Docs/ Ion Binary Encoding
This document covers the binary Ion format.
Value Streams
In the binary format, a value stream always starts with a binary version marker (BVM) that specifies the precise Ion version used to encode the data that follows:
7 0 7 0 7 0 7 0 +------+-------+-------+------+ binary version marker | 0xE0 | major | minor | 0xEA | +------+-------+-------+------+
The four-octet BVM also acts as a “magic cookie” to distinguish Ion binary data
from other formats, including Ion text data. Its first octet (in sequence from
the beginning of the stream) is 0xE0
and its fourth octet is 0xEA
. The
second and third octets contain major and minor version numbers. The only valid
BVM, identifying Ion 1.0, is 0xE0 0x01 0x00 0xEA
.
An Ion value stream starts with a BVM, followed by zero or more values which contain the actual data.
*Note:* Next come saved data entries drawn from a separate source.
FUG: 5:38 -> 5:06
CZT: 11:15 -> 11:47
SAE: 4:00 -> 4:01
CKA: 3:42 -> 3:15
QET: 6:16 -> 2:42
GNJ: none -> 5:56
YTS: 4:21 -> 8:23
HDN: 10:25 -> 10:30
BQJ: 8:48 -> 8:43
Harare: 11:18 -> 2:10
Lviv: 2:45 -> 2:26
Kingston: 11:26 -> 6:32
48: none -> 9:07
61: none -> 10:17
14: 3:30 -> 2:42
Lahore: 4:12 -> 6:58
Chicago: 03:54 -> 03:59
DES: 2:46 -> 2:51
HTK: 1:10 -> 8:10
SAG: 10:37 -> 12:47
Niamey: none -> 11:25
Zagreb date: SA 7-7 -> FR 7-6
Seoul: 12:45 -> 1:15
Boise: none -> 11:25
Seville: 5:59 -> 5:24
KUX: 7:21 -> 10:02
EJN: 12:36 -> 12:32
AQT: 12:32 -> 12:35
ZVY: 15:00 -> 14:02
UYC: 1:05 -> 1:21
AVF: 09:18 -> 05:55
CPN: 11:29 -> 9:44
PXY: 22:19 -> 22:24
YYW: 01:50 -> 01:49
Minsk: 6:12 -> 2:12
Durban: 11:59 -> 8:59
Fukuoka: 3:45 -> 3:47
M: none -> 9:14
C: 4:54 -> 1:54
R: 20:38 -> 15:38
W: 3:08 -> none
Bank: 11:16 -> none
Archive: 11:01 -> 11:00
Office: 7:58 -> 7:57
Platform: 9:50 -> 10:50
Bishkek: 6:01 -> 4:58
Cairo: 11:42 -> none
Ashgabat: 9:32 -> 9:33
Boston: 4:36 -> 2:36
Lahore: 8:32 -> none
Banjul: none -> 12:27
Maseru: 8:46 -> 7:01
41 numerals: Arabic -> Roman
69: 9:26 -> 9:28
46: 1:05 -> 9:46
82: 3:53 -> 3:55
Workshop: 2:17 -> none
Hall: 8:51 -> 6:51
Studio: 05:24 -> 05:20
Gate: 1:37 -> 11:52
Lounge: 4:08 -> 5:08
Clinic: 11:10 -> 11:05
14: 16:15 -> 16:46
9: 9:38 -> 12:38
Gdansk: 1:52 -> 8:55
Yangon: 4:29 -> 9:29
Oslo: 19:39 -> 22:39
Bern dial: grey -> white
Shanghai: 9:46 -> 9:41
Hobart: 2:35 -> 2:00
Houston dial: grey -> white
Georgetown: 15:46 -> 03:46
These values are generally referred to as “top-level values”.
+-------------------------+ value stream | binary version marker | +-------------------------+ : value : +=========================+ ⋮ +=========================+ : binary version marker : +=========================+ : value : +=========================+ ⋮
A value stream can contain other, perhaps different, BVMs interspersed with the top-level values. Each BVM resets the decoder to the appropriate initial state for the given version of Ion. This allows the stream to be constructed by concatenating data from different sources, without requiring transcoding to a single version of the format.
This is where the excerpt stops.